Monday, January 3, 2022

prisons of our making - In the Mood for Love and Double Indemnity

Maggie Cheung as Su Li-zhen
Tony Leung as Chow Mo-wan

Fred MacMurray as Walter Neff

In the Mood for Love (2000) and Double Indemnity (1944) are two vastly different movies from different periods and cultures, with different stories and presentations but some things are just universal. For example, both films use shade and light to show the internal processes and emotions of our characters.

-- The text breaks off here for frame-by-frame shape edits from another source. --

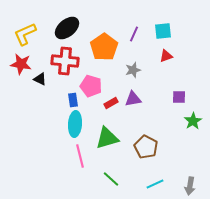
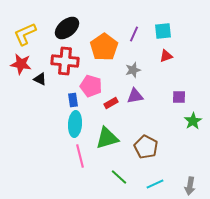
purple triangle: moved 2 px right, 3 px up
green line: moved 8 px right, 2 px up
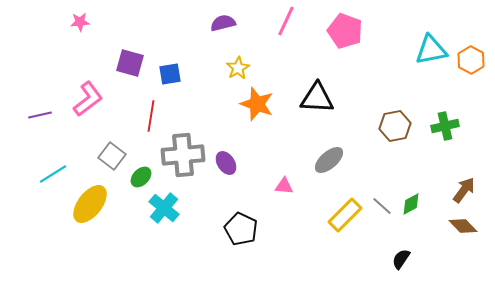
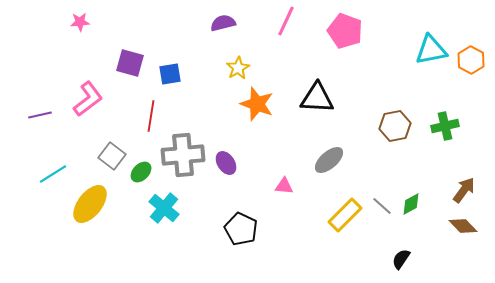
green ellipse: moved 5 px up
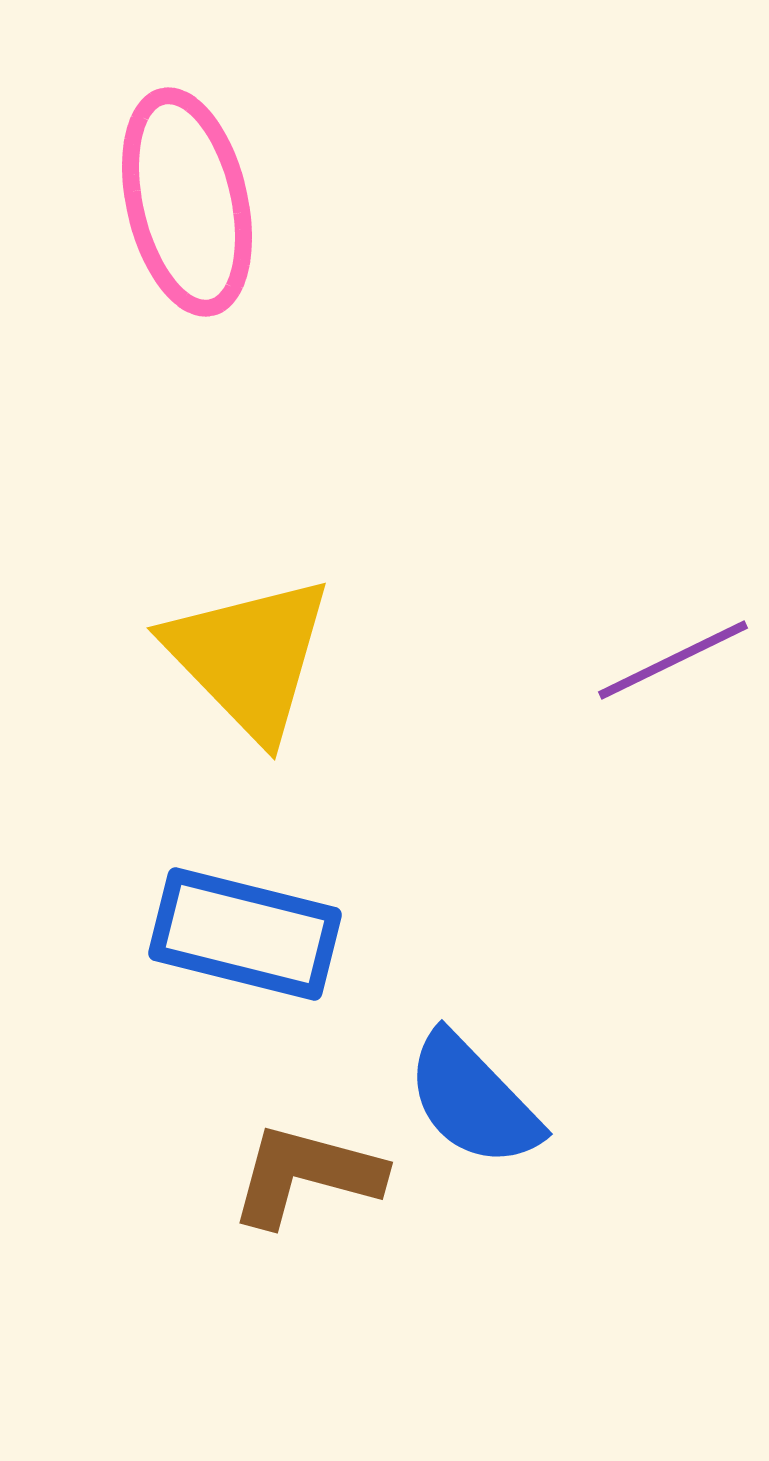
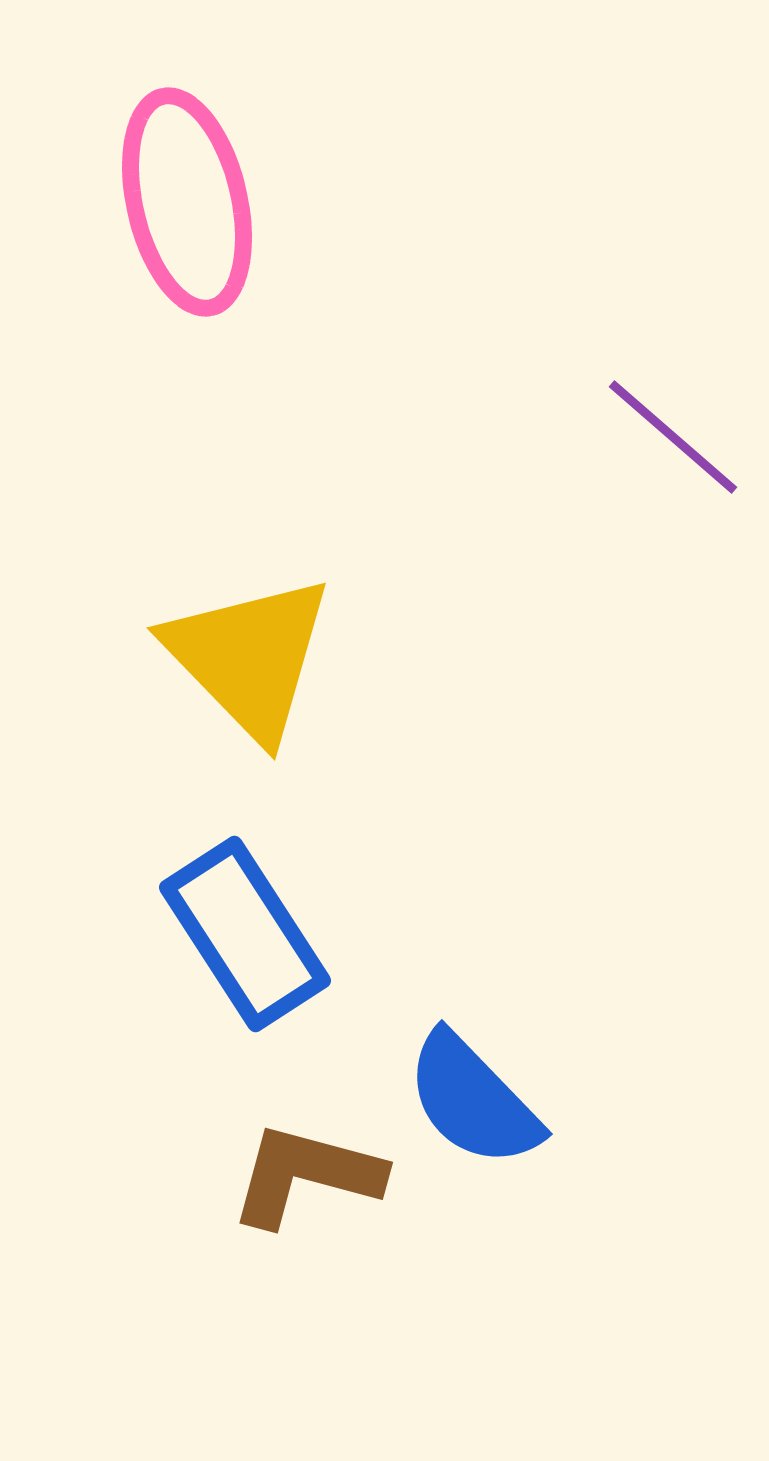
purple line: moved 223 px up; rotated 67 degrees clockwise
blue rectangle: rotated 43 degrees clockwise
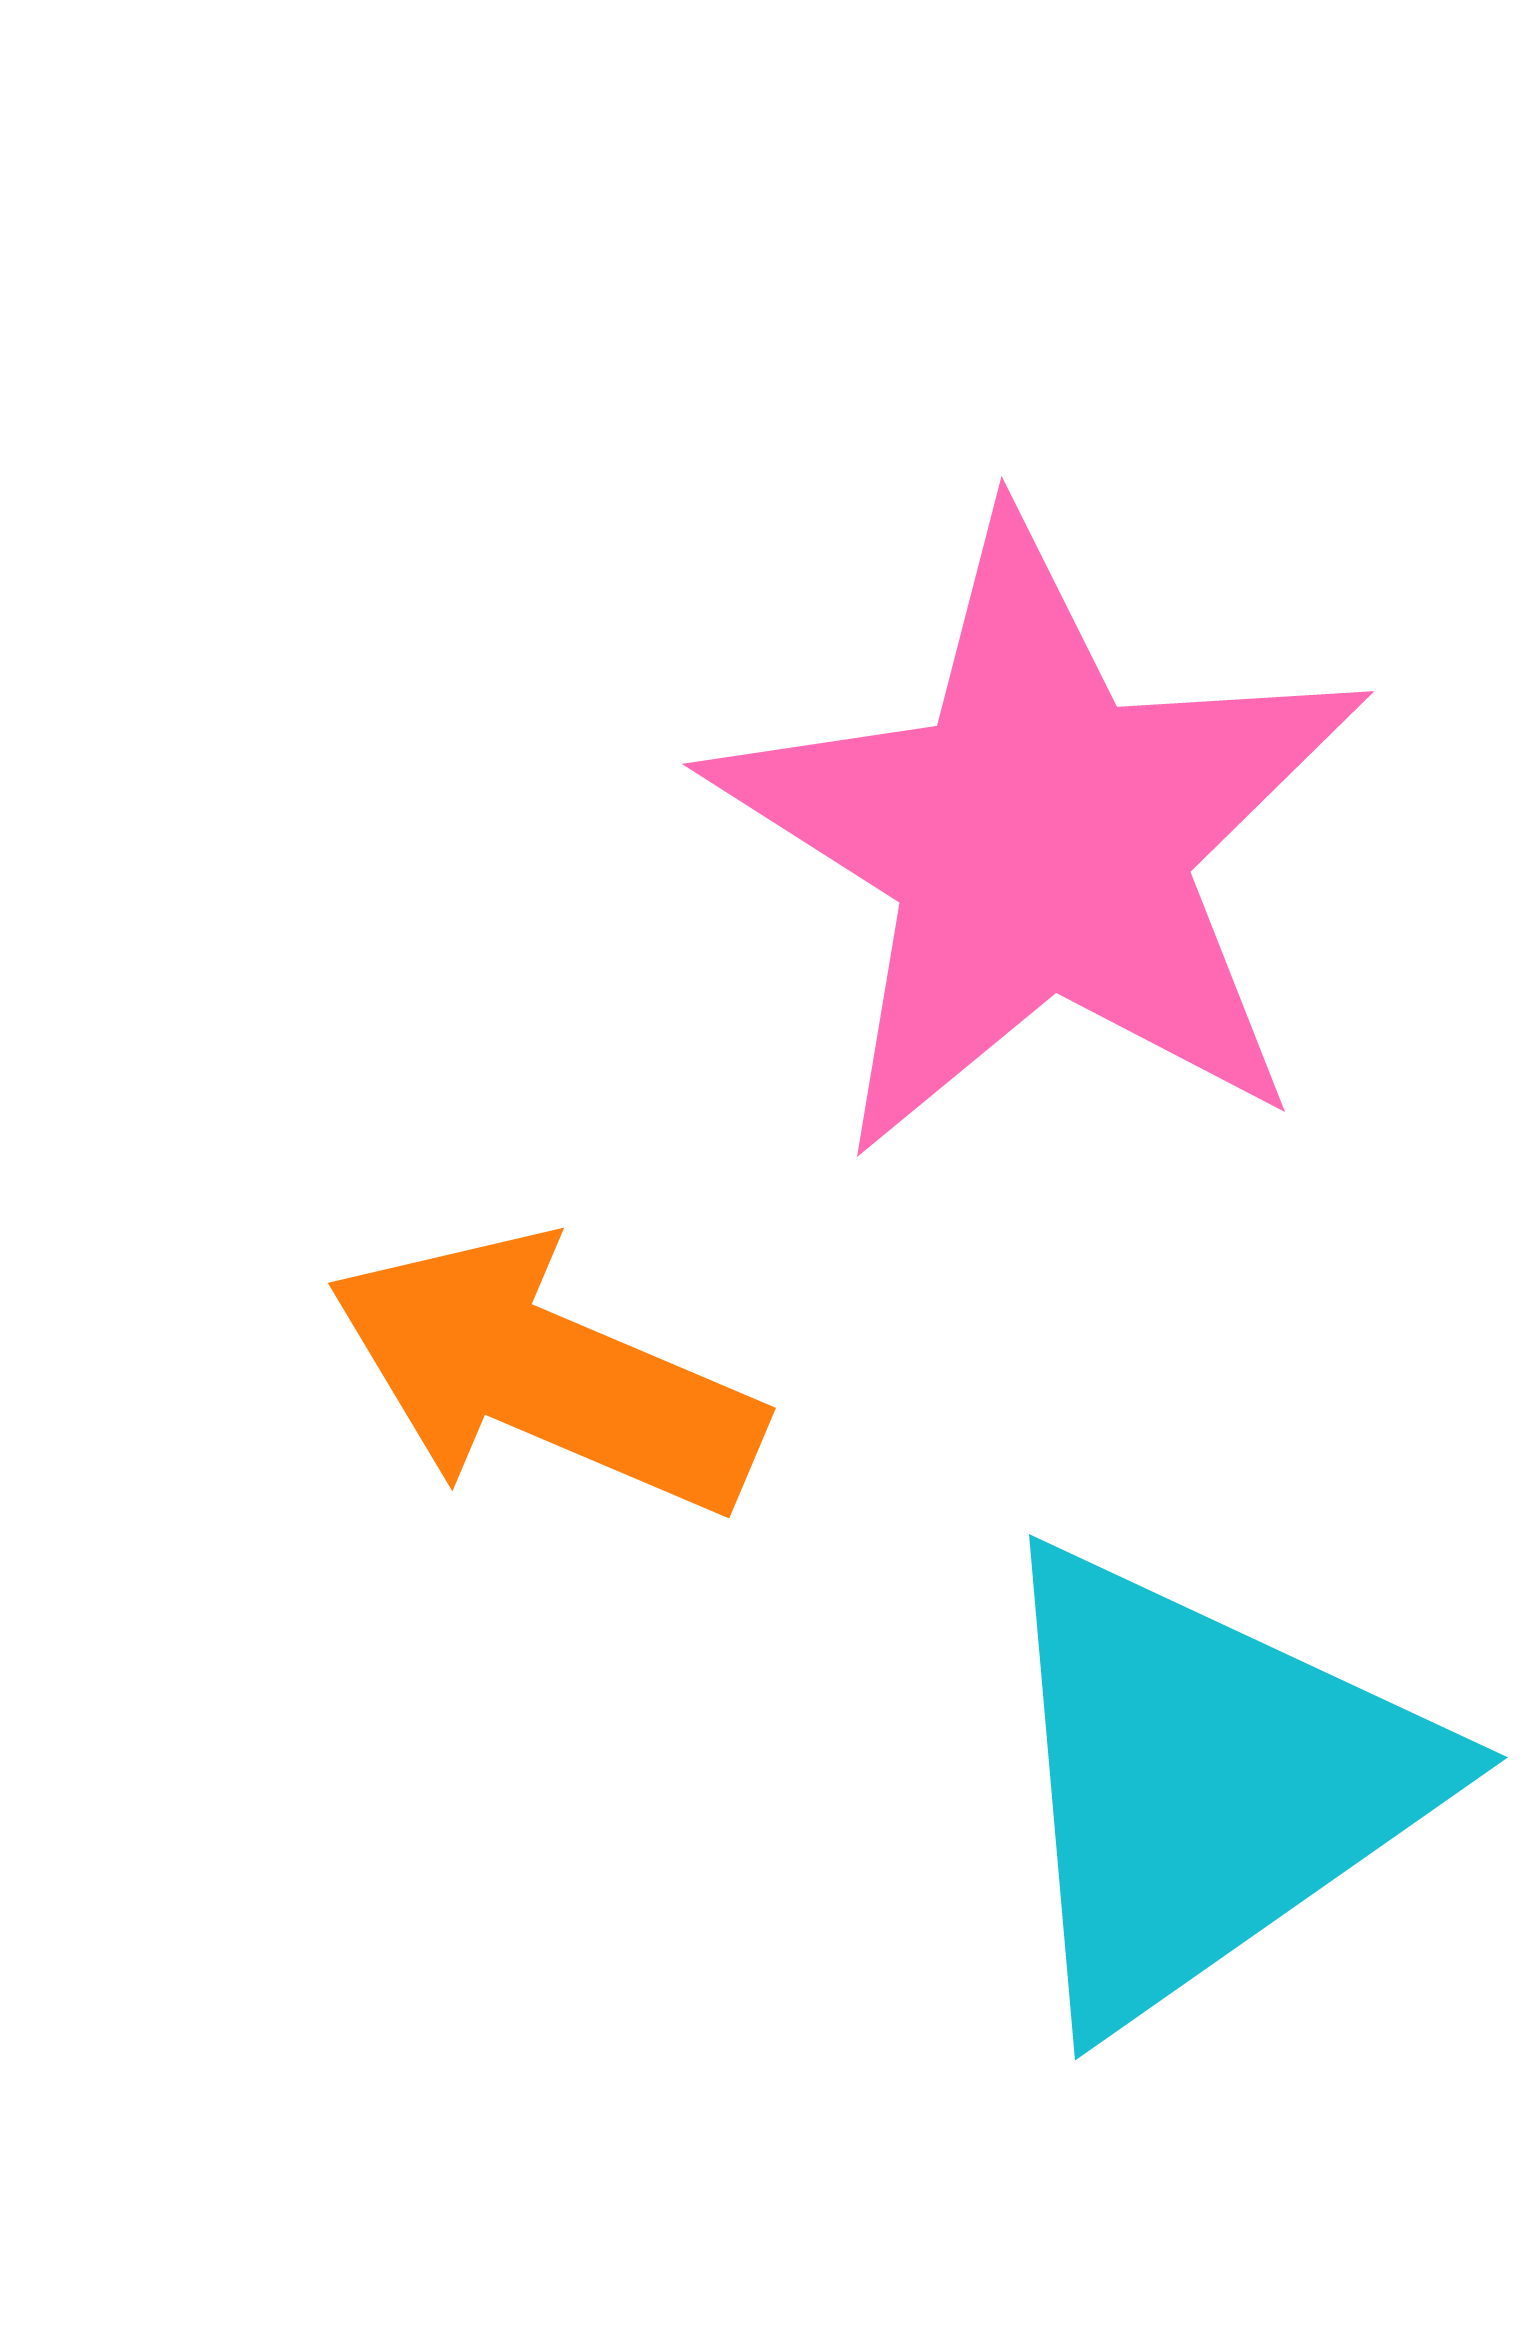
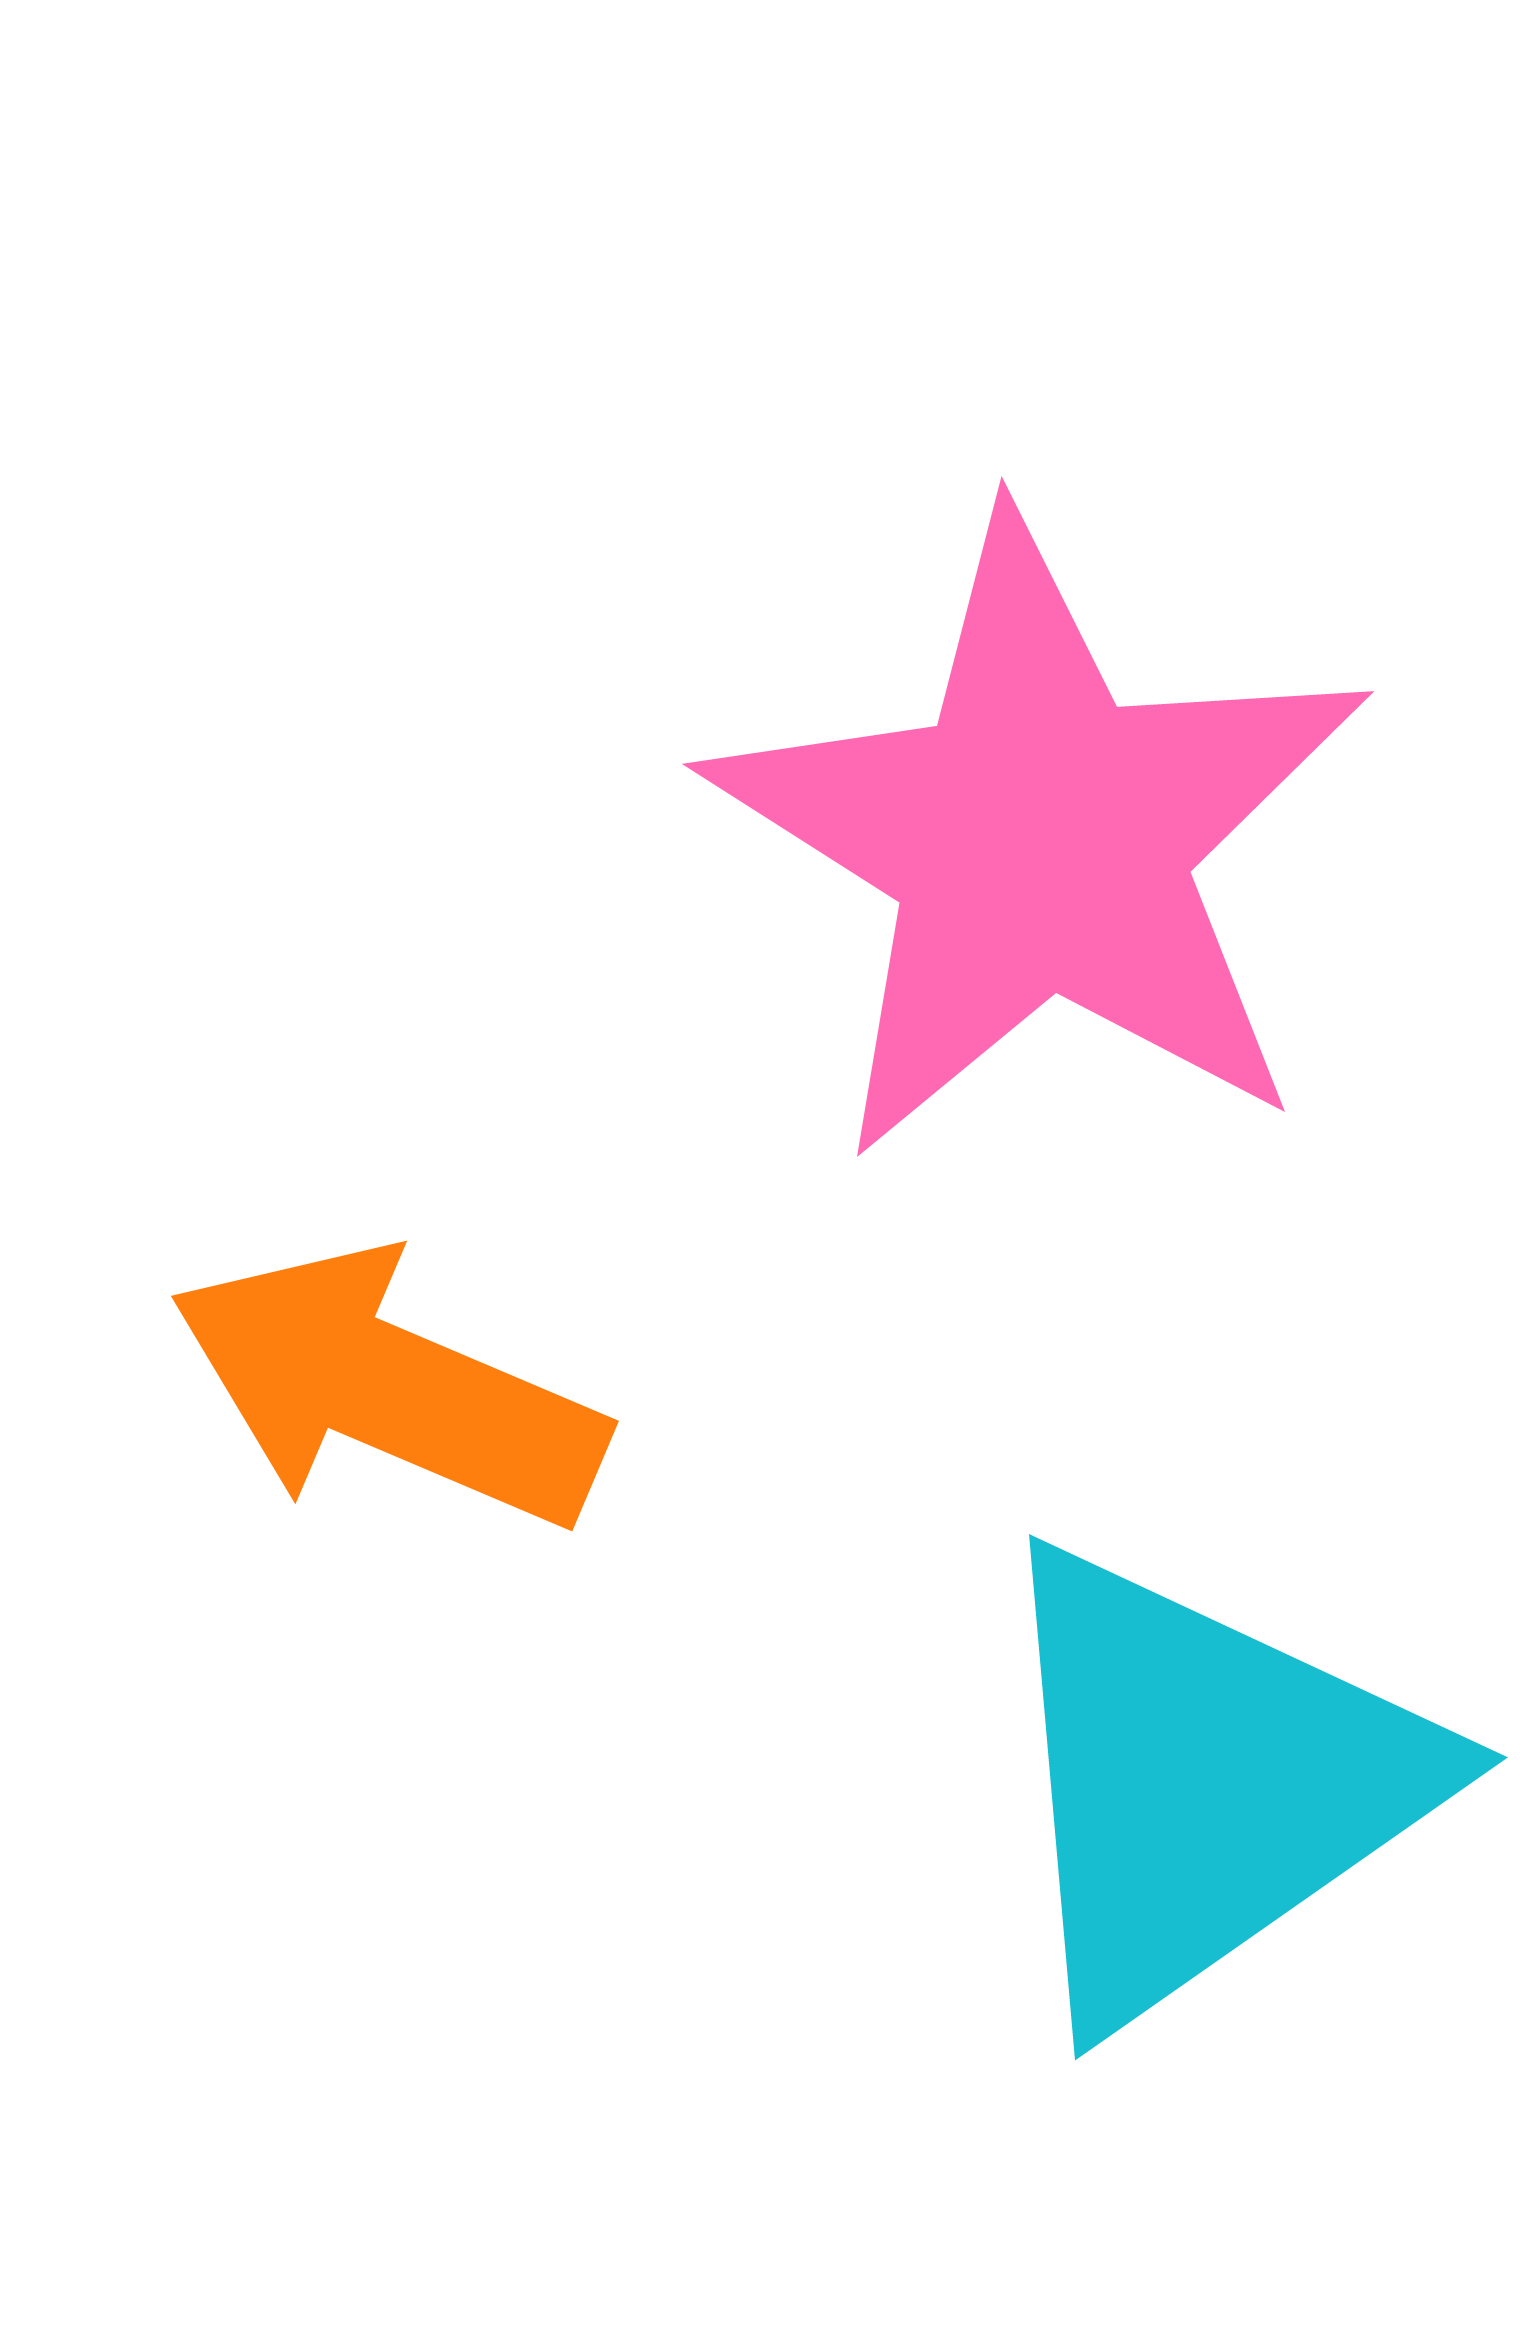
orange arrow: moved 157 px left, 13 px down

Maggie Cheung and Toney Leung play two would-be lovers, but they cannot act on their desires or love for each other due to the both of them being already married. Their love is not only unconsummated but it is also unspoken. They are bound and imprisoned by external circumstances to keep their love for each other contained and repressed as so beautifully illustrated in the above scene from the movie, where the shadows create an illusion of the two characters being trapped in a cage.

Walter Neff's story is not as romantic but just as tragic. Before he is wrapped up in the schemes of the  Phyllis, we see him bathed in the shadows cast by the windows. His suit is marked with stripes, mimicking a prison jumpsuit. This is a foreshadowing of his eventual spiral and downfall, from an innocent insurance agent to a murderer and most likely, to a be hauled off to a prison, a prison of his own making.

5 comments:

  1. "In the Mood for Love" is probably one of my favorite movies. I think the title "prisons of our making" perfectly sums it up. Outside from their external circumstance, do you think there is anything internal driving them?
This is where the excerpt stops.